Estaba sentada, como lo había estado durante tres semanas increíbles, en la habitación principal de la planta intermedia, un tramo de escaleras por debajo de la habitación de la escritura, y escuchaba el clamor de ruidos que llegaba de arriba con una especie de temor reverencial, casi incapaz de creer que se le permitiera estar presente en aquel milagro. Ya había observado pistas antes, indicios tentadores de voces de otro mundo, pero esta era la primera vez que aquella esfera había insistido en ser oída.
En la planta alta, los ruidos cesaron.
Mary miró su reloj: eran las seis y cuarto de la tarde.
Por alguna razón que sus visitantes conocerían mejor que ella, el contacto nunca se alargaba mucho más tarde de las seis. Esperaría hasta las seis y media y luego subiría. ¿Qué habría sido hoy? ¿Quién habría llegado hasta aquella pequeña habitación sórdida para dejar su marca?
—¿Quieres que prepare las cámaras? —le preguntó Reg Fuller, su ayudante.
—Por favor —murmuró ella, distraída por la expectación.

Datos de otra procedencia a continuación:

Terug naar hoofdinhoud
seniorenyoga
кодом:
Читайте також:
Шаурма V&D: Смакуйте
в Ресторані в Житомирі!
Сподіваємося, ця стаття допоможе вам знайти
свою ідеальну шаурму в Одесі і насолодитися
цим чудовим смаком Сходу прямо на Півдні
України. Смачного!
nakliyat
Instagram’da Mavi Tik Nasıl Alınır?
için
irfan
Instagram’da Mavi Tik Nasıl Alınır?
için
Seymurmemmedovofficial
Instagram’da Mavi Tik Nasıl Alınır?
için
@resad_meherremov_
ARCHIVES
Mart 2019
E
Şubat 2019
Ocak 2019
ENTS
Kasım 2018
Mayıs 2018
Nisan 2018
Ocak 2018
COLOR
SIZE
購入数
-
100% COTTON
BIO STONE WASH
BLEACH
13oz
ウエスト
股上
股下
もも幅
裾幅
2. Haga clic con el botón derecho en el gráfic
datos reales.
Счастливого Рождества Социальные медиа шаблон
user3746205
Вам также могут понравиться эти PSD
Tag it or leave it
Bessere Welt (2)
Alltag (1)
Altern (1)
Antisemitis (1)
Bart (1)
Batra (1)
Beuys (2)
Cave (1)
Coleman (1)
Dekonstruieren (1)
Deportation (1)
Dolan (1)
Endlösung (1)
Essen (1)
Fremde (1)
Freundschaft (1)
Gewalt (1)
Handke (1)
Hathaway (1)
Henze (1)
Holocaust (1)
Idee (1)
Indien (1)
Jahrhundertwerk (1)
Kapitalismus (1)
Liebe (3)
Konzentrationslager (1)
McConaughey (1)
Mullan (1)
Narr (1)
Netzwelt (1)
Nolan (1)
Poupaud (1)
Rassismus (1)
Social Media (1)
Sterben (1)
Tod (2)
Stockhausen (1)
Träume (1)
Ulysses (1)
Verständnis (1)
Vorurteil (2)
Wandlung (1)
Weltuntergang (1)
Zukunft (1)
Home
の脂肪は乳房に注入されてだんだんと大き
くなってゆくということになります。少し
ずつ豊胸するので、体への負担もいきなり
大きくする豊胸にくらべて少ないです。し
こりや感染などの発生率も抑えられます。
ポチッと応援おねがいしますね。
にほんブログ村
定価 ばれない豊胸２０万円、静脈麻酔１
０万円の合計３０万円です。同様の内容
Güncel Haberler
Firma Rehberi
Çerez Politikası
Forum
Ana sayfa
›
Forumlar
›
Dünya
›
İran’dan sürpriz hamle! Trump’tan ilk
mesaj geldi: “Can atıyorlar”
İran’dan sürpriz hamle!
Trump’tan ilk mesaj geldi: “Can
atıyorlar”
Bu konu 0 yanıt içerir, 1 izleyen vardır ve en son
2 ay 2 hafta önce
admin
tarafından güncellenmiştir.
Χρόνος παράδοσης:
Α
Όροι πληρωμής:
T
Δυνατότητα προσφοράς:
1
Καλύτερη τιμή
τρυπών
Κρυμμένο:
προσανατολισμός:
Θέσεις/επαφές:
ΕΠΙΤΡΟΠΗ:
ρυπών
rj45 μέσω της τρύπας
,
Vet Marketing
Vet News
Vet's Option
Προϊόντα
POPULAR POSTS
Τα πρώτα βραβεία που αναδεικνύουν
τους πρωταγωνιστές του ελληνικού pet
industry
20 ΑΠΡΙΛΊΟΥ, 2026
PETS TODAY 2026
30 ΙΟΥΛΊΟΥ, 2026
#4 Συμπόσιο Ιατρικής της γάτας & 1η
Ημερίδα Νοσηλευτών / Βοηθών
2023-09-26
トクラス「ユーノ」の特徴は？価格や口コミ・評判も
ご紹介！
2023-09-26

—¿Te preguntas lo que encontraremos hoy?
—Le daremos diez minutos.
—Claro.
Arriba, McNeal se derrumbó en la esquina de la habitación y observó el sol de octubre a través de la ventana diminuta. Se sentía un poco encerrado, solo en aquel maldito lugar, pero a pesar de ello sonrió para sí, aquella sonrisa triste y beatífica que derretía hasta el corazón más académico. Especialmente el de la doctora Florescu; oh, sí, la mujer estaba prendada de su sonrisa, de sus ojos, de la mirada perdida que interpretaba para ella…
Era un buen juego.
De hecho, al principio eso era lo que había sido… un juego. Ahora Simon sabía que las apuestas habían subido; lo que había comenzado como una especie de test detector de mentiras se había convertido en una competición muy seria: McNeal contra la Verdad. La verdad era simple: él era un fraude. Escribía todos sus «mensajes de fantasmas» en la pared con pequeños fragmentos de mina que escondía bajo la lengua; daba golpes, se movía y gritaba sin más provocación que la simple travesura del asunto; y los nombres desconocidos que escribía, ja, se reía con solo pensarlo, los nombres que encontraba en las guías telefónicas.
Sí, la verdad es que era un buen juego.